Murtza Qamar Hafiz Ghulam, Guo Xiaoqiang, Seif Ghith Ehab, Tlija Mehdi, Siddique Abubakar
Key Laboratory of Power Electronics for Energy Conservation and Motor Drive of Hebei Province, Department of Electrical Engineering, Yanshan University, Qinhuangdao, 066004, China.
Department of Mechatronics, Faculty of Engineering, Ain shams University, Cairo, 11566, Egypt.
Sci Rep. 2025 Jan 5;15(1):863. doi: 10.1038/s41598-024-78153-4.

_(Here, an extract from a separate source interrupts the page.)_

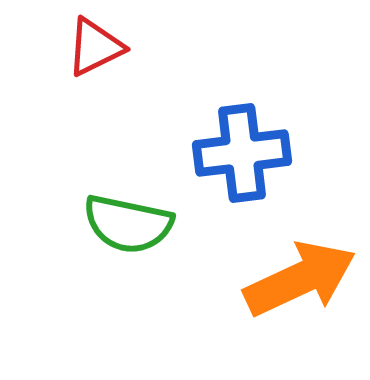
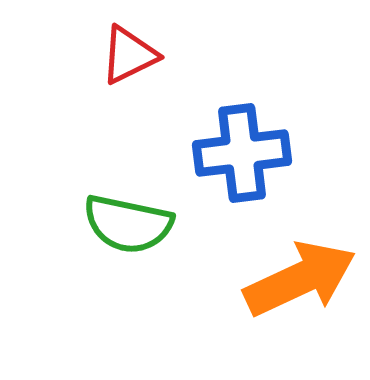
red triangle: moved 34 px right, 8 px down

A hybrid microgrid powered by hydrogen is an energy infrastructure that depends on hydrogen as its primary energy carrier within a localized network. This study proposed a novel bi-level optimization approach to enhance power quality and cost efficiency of the system. In the quest to improve energy management systems (EMS) and enhance power quality, a bi-level optimization approach named Particle swarm optimization-Modified water wave optimization (PSO-MWWO) has been proposed. This method integrates adaptive population size and an adaptive wavelength coefficient to boost its overall effectiveness. It is attractive with specialists in energy management systems (EMS), control systems, and hydrogen technologies can significantly augment the efficiency of coordination endeavours. PSO-MWWO can incorporate environmental considerations, such as minimizing emissions or exploiting the use of renewable energy resources (RESs) in hydrogen production and consumption. This paper thoroughly examines its implementation, operation, and unique features, with a particular emphasis on the power quality of a hydrogen based microgrid. The achieved results and numerical analysis affirm the superiority of the proposed technique compared to other traditional methods like mixed integer linear programming (MILP), HOMER, Variable mesh optimization (VMO), and Cataclysmic genetic algorithm in optimizing component sizing, renewable production, hydrogen production, reliability, cost effective, and overall efficacy. This substantiates its practical utility in real-time applications. The efficacy of this method is empirically demonstrated through the implementation in MATLAB software.
以氢气为动力的混合微电网是一种能源基础设施,在局部网络中依赖氢气作为其主要能量载体。本研究提出了一种新颖的双层优化方法,以提高系统的电能质量和成本效率。在寻求改进能源管理系统(EMS)和提高电能质量的过程中,提出了一种名为粒子群优化-改进水波优化(PSO-MWWO)的双层优化方法。该方法集成了自适应种群大小和自适应波长系数,以提高其整体有效性。它对能源管理系统(EMS)、控制系统和氢能技术领域的专家具有吸引力,能够显著提高协调工作的效率。PSO-MWWO可以纳入环境因素,例如在氢气生产和消耗中尽量减少排放或利用可再生能源(RES)。本文深入研究了其实施、运行和独特特性,特别强调了基于氢气的微电网的电能质量。所取得的结果和数值分析证实了所提出的技术在优化组件尺寸、可再生能源生产、氢气生产、可靠性、成本效益和整体效能方面优于其他传统方法,如混合整数线性规划(MILP)、HOMER、可变网格优化(VMO)和灾变遗传算法。这证实了其在实时应用中的实际效用。通过在MATLAB软件中的实现,实证证明了该方法的有效性。